Because I am very practical and frugal (some call it being cheap), my lawn mower has a handle and a rope that I yank on to get it started. Sometimes, I have to pull several times to get the balky engine running. No insult intended, but I think people are a bit like my mower. We sometimes need some help getting started, getting fired up.
Long, long ago, I ran track in high school. I did particularly well during my junior year. We had a coach just out of college who was a skilled motivator and who pushed us to train hard. I recorded my fastest times ever that year.

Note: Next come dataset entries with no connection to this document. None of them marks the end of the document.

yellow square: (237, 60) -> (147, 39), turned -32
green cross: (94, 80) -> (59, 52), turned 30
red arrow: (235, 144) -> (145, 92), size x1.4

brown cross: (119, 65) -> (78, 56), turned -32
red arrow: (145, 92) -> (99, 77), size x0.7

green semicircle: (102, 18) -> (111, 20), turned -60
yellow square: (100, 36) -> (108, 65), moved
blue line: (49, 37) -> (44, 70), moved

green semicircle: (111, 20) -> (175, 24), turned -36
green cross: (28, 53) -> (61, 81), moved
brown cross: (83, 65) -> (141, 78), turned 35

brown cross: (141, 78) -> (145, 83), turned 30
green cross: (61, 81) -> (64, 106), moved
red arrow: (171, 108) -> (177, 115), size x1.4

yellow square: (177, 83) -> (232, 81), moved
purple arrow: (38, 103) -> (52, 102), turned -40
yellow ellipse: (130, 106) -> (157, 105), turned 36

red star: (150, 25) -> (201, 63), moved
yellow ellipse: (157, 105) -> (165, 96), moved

The following year, my senior one when I should have been stronger and faster, I actually ran slower. Why the difference? Our track coach left and his replacement wasn’t interested in track except as conditioning for his football players, so we distance guys were left to train ourselves.

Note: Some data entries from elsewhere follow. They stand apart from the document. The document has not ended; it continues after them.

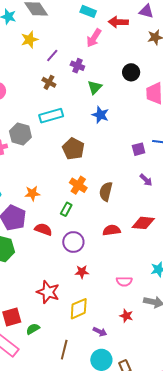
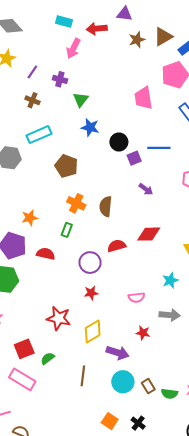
black circle: (131, 72) -> (119, 142), moved
purple circle: (73, 242) -> (90, 263), moved
purple arrow: (100, 332) -> (118, 353), size x1.5

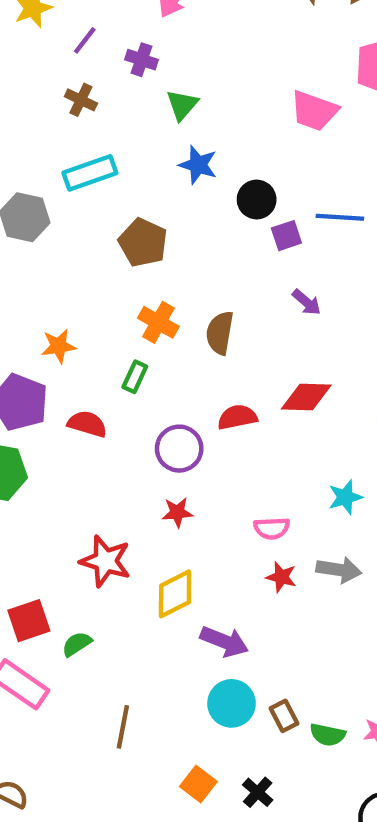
pink trapezoid: (143, 98) -> (314, 111), turned -65
red star: (143, 333) -> (281, 577), moved
brown line: (83, 376) -> (123, 727), moved

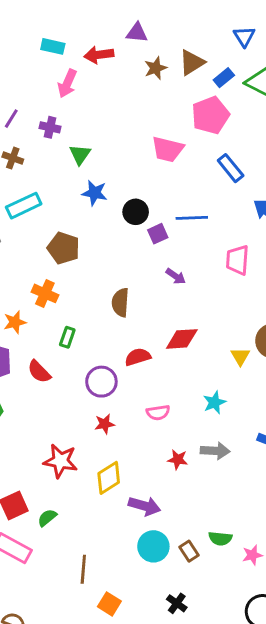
orange cross: (158, 322) -> (45, 293), moved
red semicircle: (87, 424) -> (39, 372), turned -145
pink semicircle: (272, 528) -> (158, 413), moved
green semicircle: (328, 735) -> (220, 538), moved
orange square: (198, 784) -> (109, 604), moved

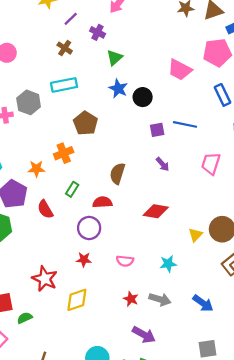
black circle: (136, 212) -> (143, 97), moved
orange cross: (45, 293) -> (64, 153), turned 30
red semicircle: (138, 357) -> (102, 202), moved
purple arrow: (145, 506) -> (144, 335), moved

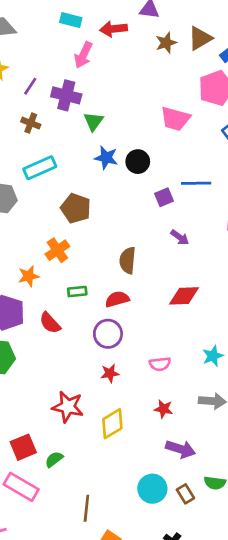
purple cross: (98, 32) -> (66, 95), size x1.5
green rectangle: (72, 189) -> (77, 292), turned 64
red star: (131, 299) -> (164, 409), moved
purple arrow: (144, 335) -> (180, 449), moved

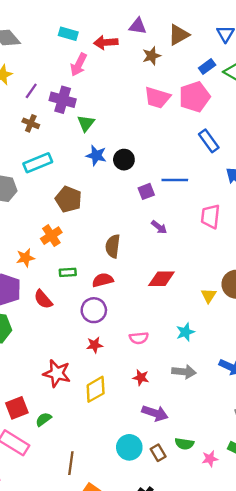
brown triangle: (200, 38) -> (179, 35), moved
pink trapezoid: (175, 119) -> (157, 98), moved

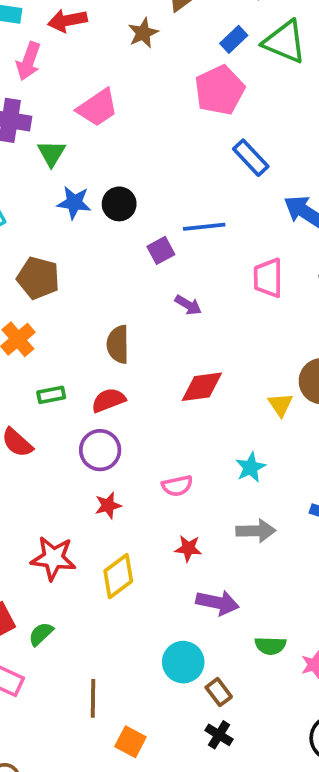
pink trapezoid: (157, 98) -> (97, 108), moved, turned -44
brown rectangle: (158, 453) -> (219, 692), moved

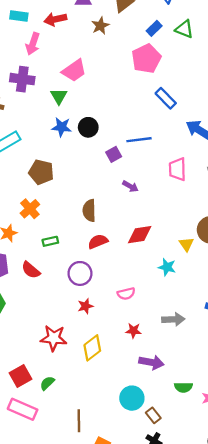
green triangle: (285, 42) -> (184, 29), size x0.7
green triangle: (51, 153) -> (59, 96), moved
red semicircle: (108, 400) -> (98, 242), moved
cyan star: (251, 467) -> (167, 267), moved, turned -30

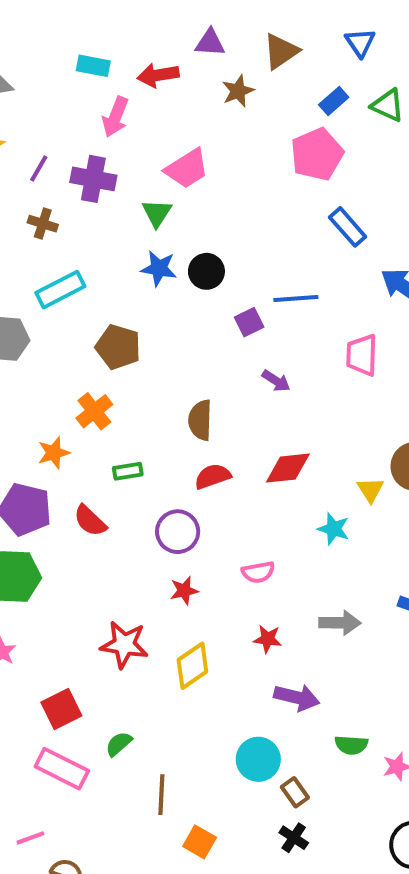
green semicircle: (47, 383) -> (119, 744), moved

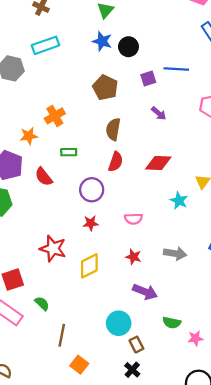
brown pentagon: (118, 347) -> (105, 88), moved
red semicircle: (213, 476) -> (116, 162), turned 120
green semicircle: (119, 744) -> (42, 304), turned 77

We had good intentions. We wanted to win, and we tried to follow the same training schedule that we had the year before. It just didn’t work as well without someone urging us on and holding us accountable. It was too easy to ease up and to occasionally skip a drill or two.
He who made us, knows us. He knows that we need some outside motivation and accountability. That’s why he tells us to go to church. “Let us not give up meeting together, as some are in the habit of doing,” he says (Hebrews 10:25). We need to meet together – to “spur one another on toward love and good deeds” (verse 24).
Lawnmowers need a person to get them running. Runners need a coach to motivate them. Christians need church for the same reasons.
Those early Christians to whom Hebrews was first written were tired. They wanted to “stop short” (4:1) and give up. Spiritually, they had “feeble arms and weak knees” (12:12). Maybe that sounds like someone you know.
Dropping out was not the solution. Renewing their efforts to plug into the group which shared their faith and could boost it was the solution. Going to church wasn’t to be a drag; it was to be a lift - to fire them up and keep them moving in the right direction.
How about you? Need a little help getting started and running the race? See you in church Sunday.